Im ehemaligen Benediktiner-Olivetanerkloster hat die Kulturvereinigung „Museum der Schlacht“ ein kleines, aber eindrucksvolles Museum eingerichtet, das der Schlacht von Bitonto gewidmet ist. Die Ausstellung umfasst Reliquien, Objekte und Archivmaterialien im Zusammenhang mit der Auseinandersetzung vor den Stadtmauern am 25. Mai 1734, bei der die spanische Armee unter dem Herzog von Montemar auf die österreichischen Truppen unter dem Prinzen von Belmonte traf.
Die Schlacht war Teil des Polnischen Erbfolgekrieges und entscheidend für die Bourbonen-Eroberung des Königreichs der Zwei Sizilien. Der durchschlagende Sieg der Spanier markierte das Ende der österreichischen Herrschaft in Süditalien und festigte die Autorität von Karl von Bourbon als neuen Herrscher von Neapel.

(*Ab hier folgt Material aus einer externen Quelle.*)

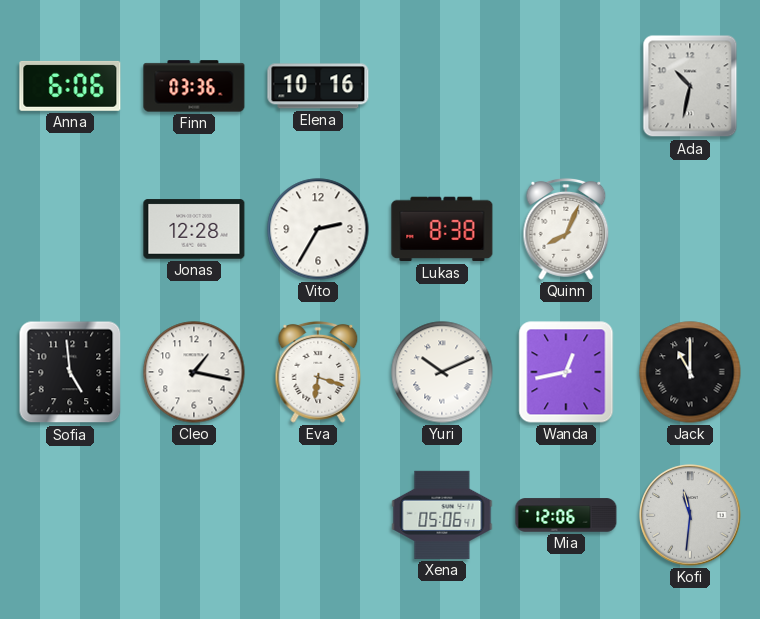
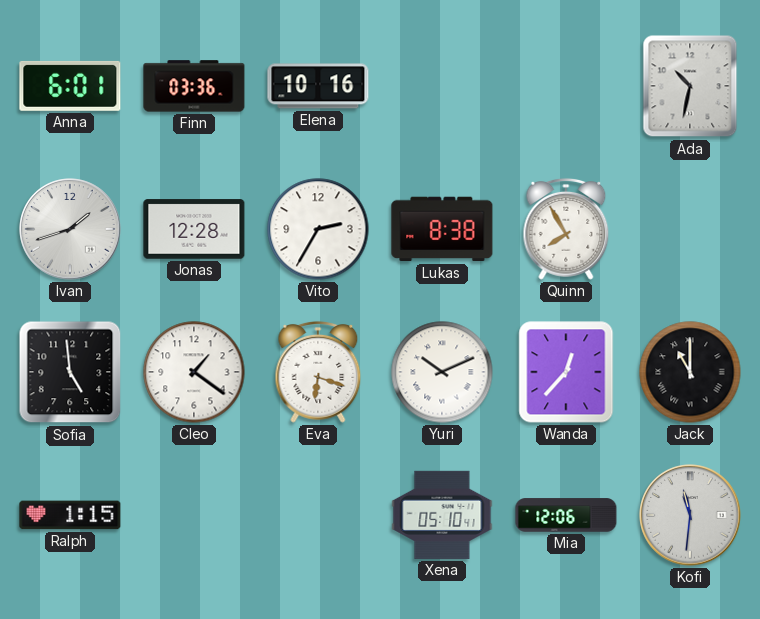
Anna: 6:06 -> 6:01
Ivan: none -> 1:42
Quinn: 8:04 -> 7:55
Cleo: 1:17 -> 1:21
Wanda: 12:43 -> 12:37
Ralph: none -> 1:15
Xena: 05:06 -> 05:10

Das Museum befindet sich in einem architektonisch bemerkenswerten Gebäude, das einen ganzen Stadtblock einnimmt und um zwei anmutige Innenhöfe gruppiert ist. Die Ursprünge des Gebäudes reichen ins 16. Jahrhundert zurück, als es von der Familie Giannone in Auftrag gegeben wurde – insbesondere von Abt Antonio Giannone, der einen Ort visionierte, an dem die Töchter edler Familien ein monastisches Leben führen konnten.
Heute bewahrt das ehemalige Kloster die Atmosphäre seines ursprünglichen geistlichen Zwecks, angereichert mit einer Museumsausstellung, die ein bedeutendes Kapitel der Geschichte von Bitonto lebendig werden lässt.